In a Facebook posting a few days ago, Grimm wrote this heartfelt invitation to Israeli Jews:
America is the Promised Land. We all know this. Come to the land of opportunity. Quit feeling guilt about what you are doing in Palestine, Jewish friends. Stop it. Come home to America!
https://www.facebook.com/...
I can think of no legitimate reason why Grimm thinks that Jewish Israelis would feel at home in America. There are more than 6 million Jews in Israel. Most of them were born in Israel, and have lived their entire lives there. Many Jewish families have been in Israel for decades, going back before the creation of the state. Indeed, there are Jews in Israel whose families have lived there continuously for centuries. Yet Grimm thinks they should all deport themselves to America. I note, also, that Grimm isn’t calling for Christians or Muslims to leave Israel for America; only Jews.
This is the ugly side of BDS, the side BDS proponents don’t want you to see. BDS proponents will argue until they are blue in the face that BDS is only about stopping the occupation, but that’s where they start to get coy.
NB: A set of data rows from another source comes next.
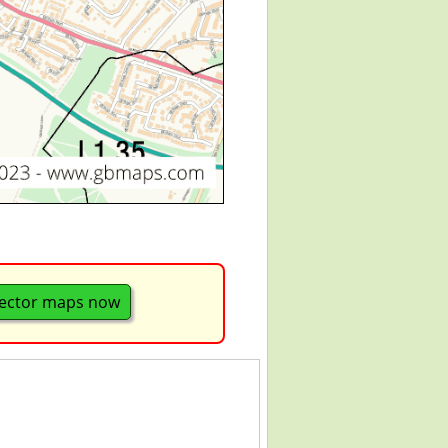
ector maps now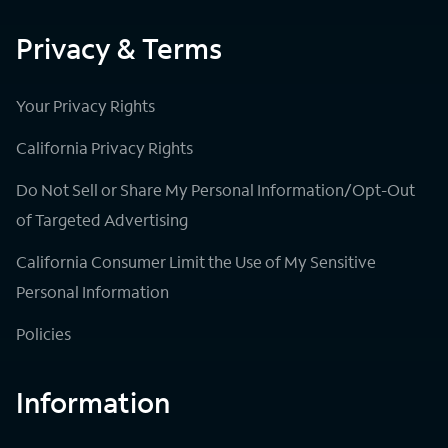
Privacy & Terms
Your Privacy Rights
California Privacy Rights
Do Not Sell or Share My Personal Information/Opt-Out
of Targeted Advertising
California Consumer Limit the Use of My Sensitive
Personal Information
Policies
Information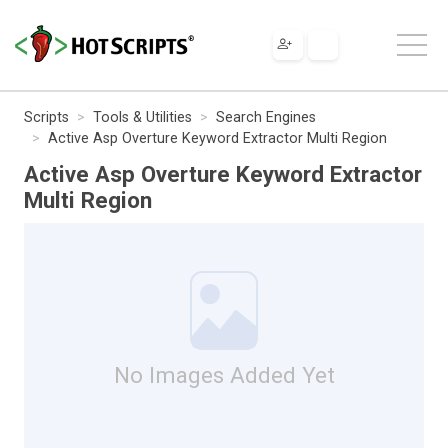
Scripts
Tools & Utilities
Search Engines
Active Asp Overture Keyword Extractor Multi Region
Active Asp Overture Keyword Extractor
Multi Region
No Images Added Yet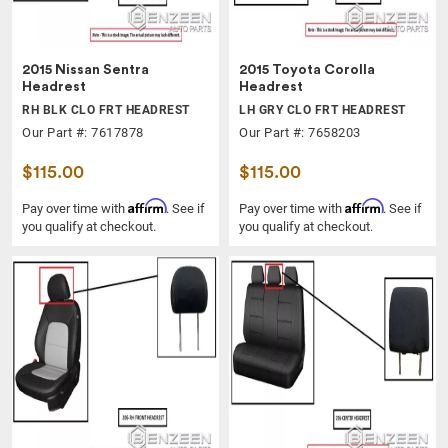
2015 Nissan Sentra
2015 Toyota Corolla
Headrest
Headrest
RH BLK CLO FRT HEADREST
LH GRY CLO FRT HEADREST
Our Part #: 7617878
Our Part #: 7658203
$115.00
$115.00
Affirm
Affirm
Pay over time with
. See if
Pay over time with
. See if
you qualify at checkout.
you qualify at checkout.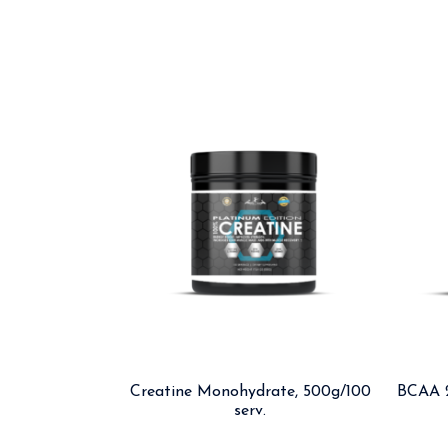
Creatine Monohydrate, 500g/100
BCAA 2
serv.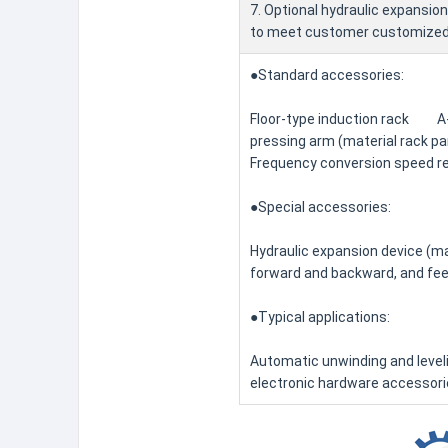
7. Optional hydraulic expansion
to meet customer customized
●Standard accessories:
Floor-type induction rack A-
pressing arm (material rack pa
Frequency conversion speed re
●Special accessories:
Hydraulic expansion device (m
forward and backward, and fee
●Typical applications:
Automatic unwinding and level
electronic hardware accessorie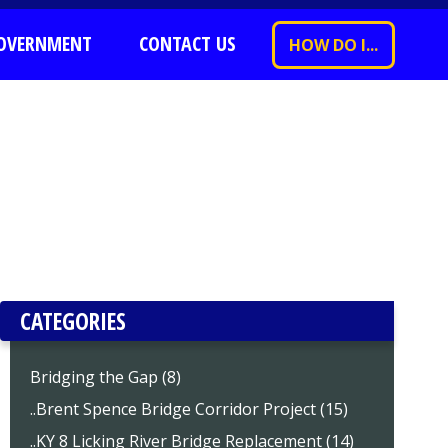
OVERNMENT
CONTACT US
HOW DO I...
CATEGORIES
Bridging the Gap (8)
..Brent Spence Bridge Corridor Project (15)
..KY 8 Licking River Bridge Replacement (14)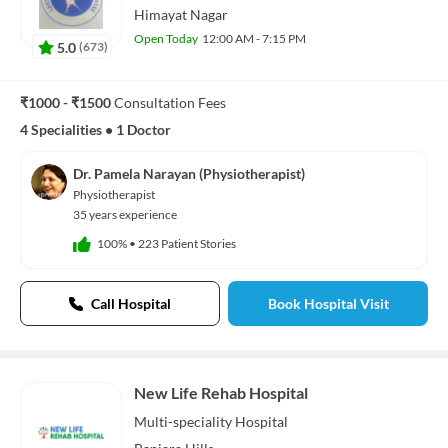
Himayat Nagar
Open Today
12:00 AM - 7:15 PM
5.0
(
673
)
₹1000 - ₹1500
Consultation Fees
4 Specialities
•
1 Doctor
Dr. Pamela Narayan (Physiotherapist)
Physiotherapist
35 years experience
100%
•
223 Patient Stories
Call Hospital
Book Hospital Visit
New Life Rehab Hospital
Multi-speciality
Hospital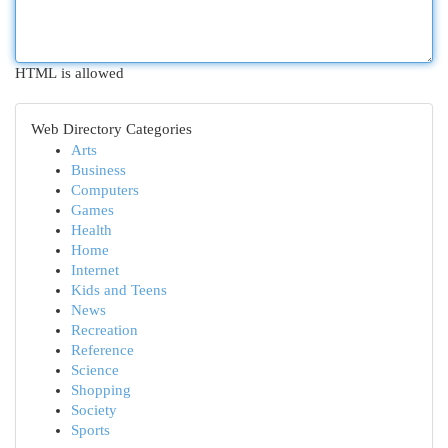
HTML is allowed
Web Directory Categories
Arts
Business
Computers
Games
Health
Home
Internet
Kids and Teens
News
Recreation
Reference
Science
Shopping
Society
Sports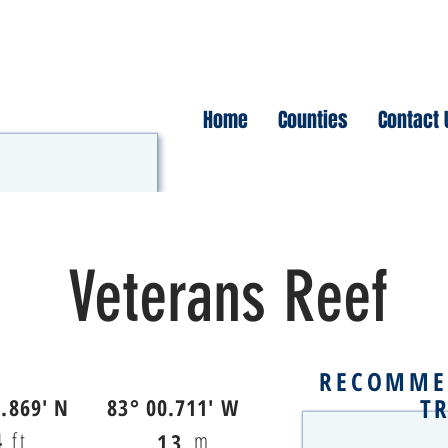
Home
Counties
Contact 
Veterans Reef
RECOMME
T
2.869' N
83° 00.711' W
4
ft
m
13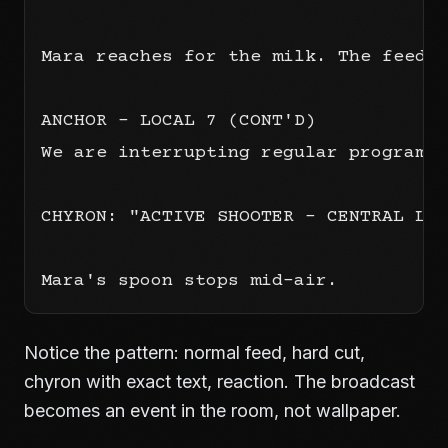
Mara reaches for the milk. The feed c
ANCHOR - LOCAL 7 (CONT'D)

We are interrupting regular programmi
CHYRON: "ACTIVE SHOOTER - CENTRAL LIB
Notice the pattern: normal feed, hard cut,
chyron with exact text, reaction. The broadcast
becomes an event in the room, not wallpaper.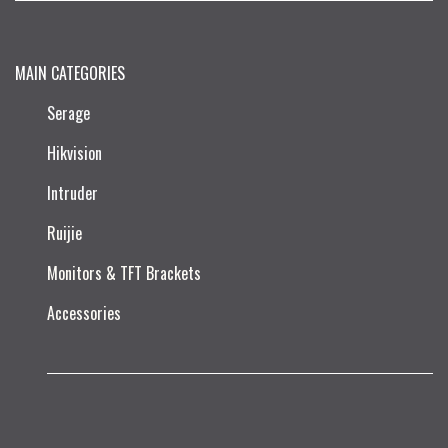
MAIN CATEGORIES
Serage
Hikvision
Intruder
Ruijie​
Monitors & TFT Brackets
Accessories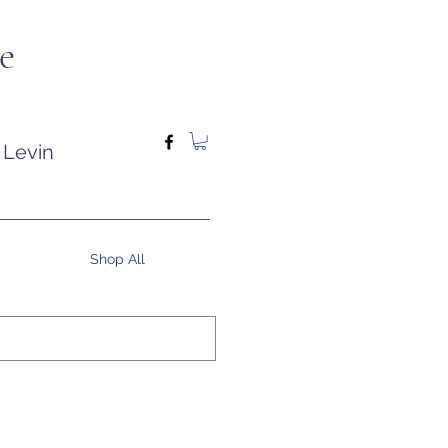
e
 Levin
Shop All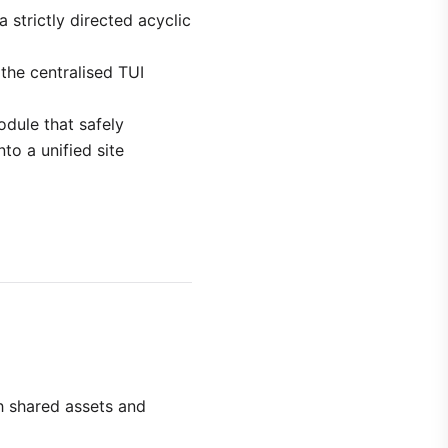
strictly directed acyclic
 the centralised TUI
odule that safely
to a unified site
h shared assets and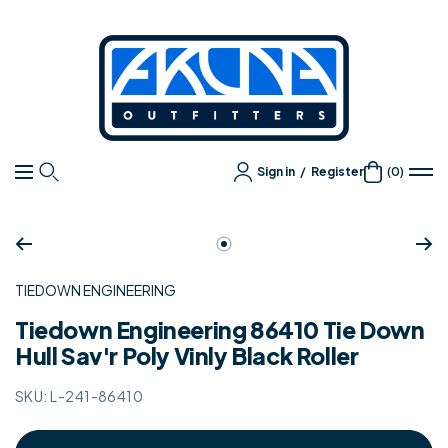
Content
Akuna
Outfitters
Sign in
/
Register
(0)
Navigation
Zoom
Go
to
TIEDOWN ENGINEERING
slide
1
Tiedown Engineering 86410 Tie Down
Hull Sav'r Poly Vinly Black Roller
SKU:
L-241-86410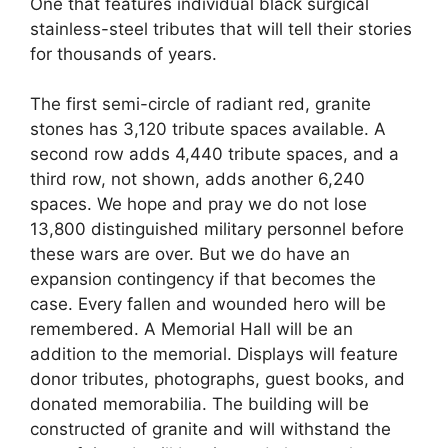
One that features individual black surgical
stainless-steel tributes that will tell their stories
for thousands of years.
The first semi-circle of radiant red, granite
stones has 3,120 tribute spaces available. A
second row adds 4,440 tribute spaces, and a
third row, not shown, adds another 6,240
spaces. We hope and pray we do not lose
13,800 distinguished military personnel before
these wars are over. But we do have an
expansion contingency if that becomes the
case. Every fallen and wounded hero will be
remembered. A Memorial Hall will be an
addition to the memorial. Displays will feature
donor tributes, photographs, guest books, and
donated memorabilia. The building will be
constructed of granite and will withstand the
Try to get them to define what they mean by “occupation.” Do they mean the West Bank and Gaza, or are they also including land that is now the state of Israel? Grimm’s call for Jews to leave for America shows exactly where he stands: he believes that the entire region is “occupied Palestine,” not just the West Bank and Gaza. He denies any Jewish connection to the region, to the land, to the history and heritage. He is saying that Jews have no legitimate right to statehood or self-determination, while Palestinians do. And by denying Jews the right to statehood while claiming that the Palestinians have that right, he is demonstrating his anti-semitism for all to see, whether they want to or not.
This anti-semitism is coyly embedded in BDS, despite proponents’ protestations to the contrary. You see, BDS calls for creation of a Palestinian state in the West Bank and Gaza, a notion which I have no problem with. But then BDS goes a step farther, and calls for all the Palestinian refugees, including millions who have never set foot in Israel as a child or adult, to have “the right” to return to Israel. This is where the coyness comes in, because they know that resettling millions of Palestinians in Israel will quickly change the demographics of Israel, turning it from a majority-Jewish homeland of the Jewish people into a state where Jews are in the minority. And of course, these coy BDS proponents are all about democracy, so if the new non-Jewish majority of Israel decides it should no longer be a Jewish homeland, if it should change its name to Palestine, that’s just the will of the majority, right? That’s democracy in action. That’s their endgame – Palestine and Palestine, side by side. But they will never openly admit to that, they aren’t courageous enough. Reverend Grimm is, though. He has the guts to say what he really wants, which is to deport all the Jews from Israel, six million of them, and turn Israel over to “its rightful inhabitants,” the Palestinians.
Grimm isn’t alone in his anti-semitism. The pamphlet being used by BDS proponents in the Presbyterian Church, “Zionism Unsettled,” has been endorsed by the notorious bigot, David Duke:
In a major breakthrough in the worldwide struggle against Zionist extremism, the largest Presbyterian church in the United States, the PC(USA), has issued a formal statement calling Zionism “Jewish Supremacism” — a term first coined and made popular by Dr. David Duke.
http://davidduke.com/...
When a white supremacist bigot like David Duke thinks you are on the right track, when he endorses your actions, you may be a bigot. And if you characterize Zionism, the expression of the idea that Jews, like other peoples (including Palestinians), are entitled to their own homeland and self-determination, as “supremacism,” you are putting yourself squarely in the camp of the bigots, of the anti-semites. So one must ask, does the Presbyterian Church, a church whose membership has declined by about 30 percent over the past 15 years, want to marginalize itself further by endorsing the views of bigots?